D’après les douanes chinoises, la province du Henan, qui abrite la méga-usine d’Apple, a assemblé et exporté 8,4 millions de smartphones en octobre, soit une baisse de 16,9 % par rapport aux 10,2 millions du mois précédent.
Si la Chine repousse sa réouverture économique au premier semestre 2024, la reprise prévue de la consommation privée sera retardée d’autant, a alerté l’institut Oxford Economics, dans un rapport publié en fin de semaine dernière. Le centre de recherche a également révisé à la baisse ses projections de croissance concernant la seconde puissance économique mondiale, corrigée à 4,2 % pour 2023.
Vrac sec à la peine
Sans cela, le ralentissement industriel avait déjà produit ses effets ces derniers mois. Les importations de vrac sec – le Chine est son premier marché – a diminué de 4,7 % sur une base annuelle pour atteindre 1,6 milliard de tonnes au cours des 10 premiers mois de l'année. En cause, l’hécatombe du marché immobilier du pays, qui contribue à un quart du PIB, emmené sur une trajectoire descendante depuis un temps certain.
Pékin avait envoyé dernièrement quelques signaux au marché en annonçant seize mesures visant à relancer les infrastructures.
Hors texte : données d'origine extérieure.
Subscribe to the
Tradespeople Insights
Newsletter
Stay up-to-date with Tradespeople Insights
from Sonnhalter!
Cette politique a toujours fait ses preuves en Chine pour relancer la machine.
Le processus de réouverture, qui fait un pas en avant et deux pas en arrière, alerte aussi les analystes de Goldman Sachs qui révisent « prudemment » à la baisse leurs prévisions portant sur la demande chinoise de pétrole, à 1,2 million de barils par jour (b/j) au quatrième trimestre
Le cabinet de conseil Energy Aspects a également revu à la baisse les prévisions, de 200 000 b/j pour novembre et décembre, et de 190 000 barils pour le quatrième trimestre, à 14,45 Mb/j (millions de barils par jour).
Demande de pétrole revue et corrigée
Les données sur le trafic aérien et routier ont également chuté la semaine dernière, ce qui suppose une moindre consommation d’essence, de diesel et kérosène. L'indice d'encombrement des routes dans la moitié des quinze villes chinoises les plus peuplées a diminué au cours des sept derniers jours par rapport à la semaine précédente, selon les données fournies par le moteur de recherche Internet Baidu. Parallèlement, le trafic aérien intérieur de passagers a chuté de 36 % par rapport à la même période de 2021, indique Reuters, qui s’appuie sur les données de Variflight.
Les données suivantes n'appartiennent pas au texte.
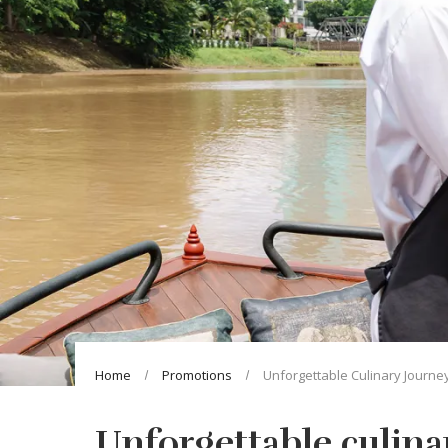
Home
Promotions
Unforgettable Culinary Journe
Unforgettable culina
Les raffineurs chinois augmentent les exportations de carburant pour alléger la pression sur les stocks, mais la faiblesse de la demande intérieure limite l'appétit de la Chine pour les importations de brut, ajoute l’agence de presse.
Le taux d'exploitation moyen des raffineries d'État chinoises s'élevait à 78 % la semaine dernière, en hausse par rapport aux 75 % d'octobre, mais toujours bien en dessous des 83 % enregistrés en 2019, selon les données compilées par le cabinet de conseil en énergie Zhuochuang et Longzhong.